* [TASK REQUIREMENTS]:
Under this line are the records; repeat exactly the lines starting at the one containing "场。同年9月15日，第一届全国人民代表大会第一次会议在" and ending at the one containing "ворот-навыворот. Вы удивл", omitting pictures.

* [DATA EXTRACTS]:

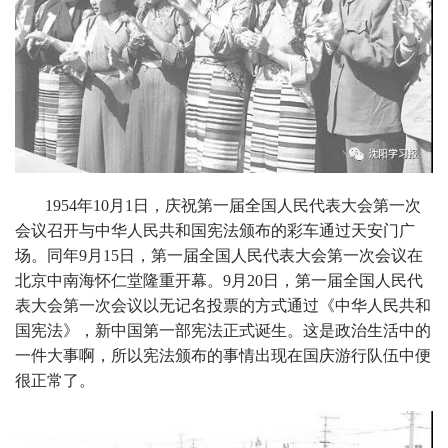
1954年10月1日，庆祝第一届全国人民代表大会第一次
会议召开与中华人民共和国宪法颁布的彩车通过天安门广
场。同年9月15日，第一届全国人民代表大会第一次会议在
北京中南海怀仁堂隆重开幕。9月20日，第一届全国人民代
表大会第一次会议以无记名投票的方式通过《中华人民共和
国宪法》，新中国第一部宪法正式诞生。这是政治生活中的
一件大事啊，所以宪法颁布的事情出现在国庆游行队伍中便
很正常了。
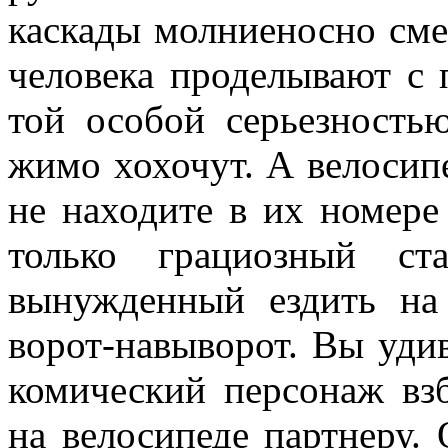
каскады молниеносно смен
человека проделывают с п
той особой серьезностью
жимо хохочут. А велосип
не находите в их номере
только грациозный ста
вынужденный ездить на
ворот-навыворот. Вы удивл
комический персонаж вз
на вело­сипеде партнеру.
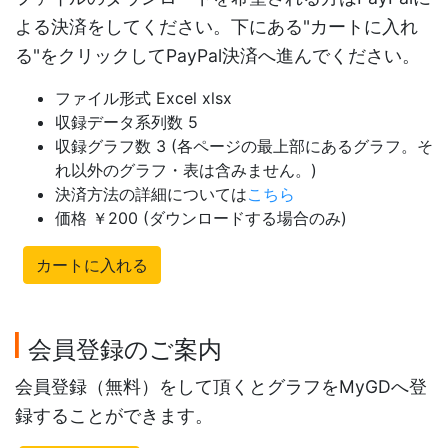
よる決済をしてください。下にある"カートに入れ
る"をクリックしてPayPal決済へ進んでください。
ファイル形式 Excel xlsx
収録データ系列数 5
収録グラフ数 3 (各ページの最上部にあるグラフ。そ
れ以外のグラフ・表は含みません。)
決済方法の詳細については
こちら
価格 ￥200 (ダウンロードする場合のみ)
カートに入れる
会員登録のご案内
会員登録（無料）をして頂くとグラフをMyGDへ登
録することができます。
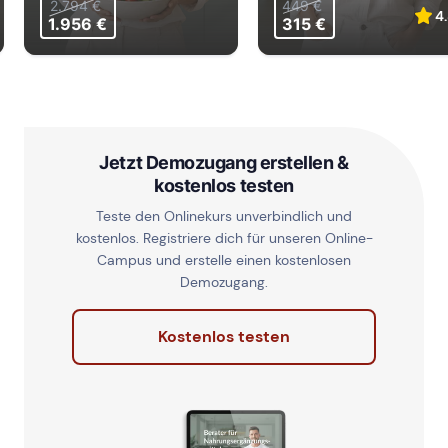
2.794 €
449 €
4.
1.956 €
315 €
Jetzt Demozugang erstellen &
kostenlos testen
Teste den Onlinekurs unverbindlich und
kostenlos. Registriere dich für unseren Online-
Campus und erstelle einen kostenlosen
Demozugang.
Kostenlos testen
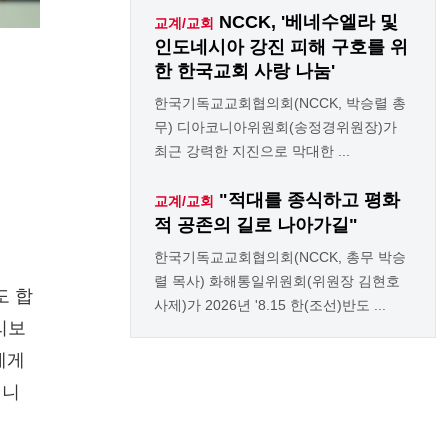
NCCK, '베네수엘라 및
교계/교회
인도네시아 강진 피해 구호를 위
한 한국교회 사랑 나눔'
한국기독교교회협의회(NCCK, 박승렬 총
무) 디아코니아위원회(송정경위원장)가
최근 강력한 지진으로 막대한 ...
"적대를 종식하고 평화
교계/교회
적 공존의 길로 나아가길"
한국기독교교회협의회(NCCK, 총무 박승
렬 목사) 화해통일위원회(위원장 김현호
도 합
사제)가 2026년 '8.15 한(조선)반도 ...
리보
에게
입니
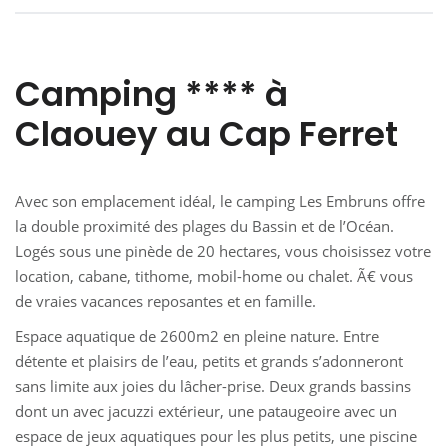
Camping **** à
Claouey au Cap Ferret
Avec son emplacement idéal, le camping Les Embruns offre
la double proximité des plages du Bassin et de l’Océan.
Logés sous une pinède de 20 hectares, vous choisissez votre
location, cabane, tithome, mobil-home ou chalet. Ã€ vous
de vraies vacances reposantes et en famille.
Espace aquatique de 2600m2 en pleine nature. Entre
détente et plaisirs de l’eau, petits et grands s’adonneront
sans limite aux joies du lâcher-prise. Deux grands bassins
dont un avec jacuzzi extérieur, une pataugeoire avec un
espace de jeux aquatiques pour les plus petits, une piscine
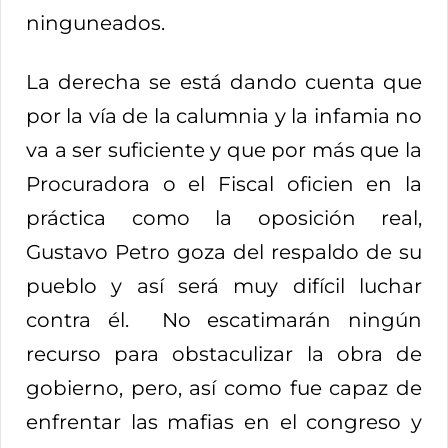
ninguneados.
La derecha se está dando cuenta que
por la vía de la calumnia y la infamia no
va a ser suficiente y que por más que la
Procuradora o el Fiscal oficien en la
práctica como la oposición real,
Gustavo Petro goza del respaldo de su
pueblo y así será muy difícil luchar
contra él. No escatimarán ningún
recurso para obstaculizar la obra de
gobierno, pero, así como fue capaz de
enfrentar las mafias en el congreso y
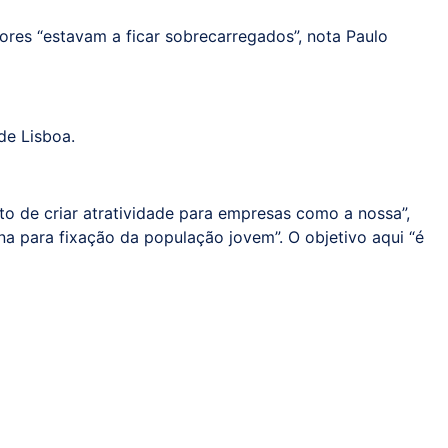
ores “estavam a ficar sobrecarregados”, nota Paulo
de Lisboa.
to de criar atratividade para empresas como a nossa”,
ona para fixação da população jovem”. O objetivo aqui “é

* [WRITTEN SOLUTION]:
场。同年9月15日，第一届全国人民代表大会第一次会议在
北京中南海怀仁堂隆重开幕。9月20日，第一届全国人民代
表大会第一次会议以无记名投票的方式通过《中华人民共和
国宪法》，新中国第一部宪法正式诞生。这是政治生活中的
一件大事啊，所以宪法颁布的事情出现在国庆游行队伍中便
很正常了。
каскады молниеносно смен
человека проделывают с п
той особой серьезностью
жимо хохочут. А велосип
не находите в их номере
только грациозный ста
вынужденный ездить на
ворот-навыворот. Вы удивл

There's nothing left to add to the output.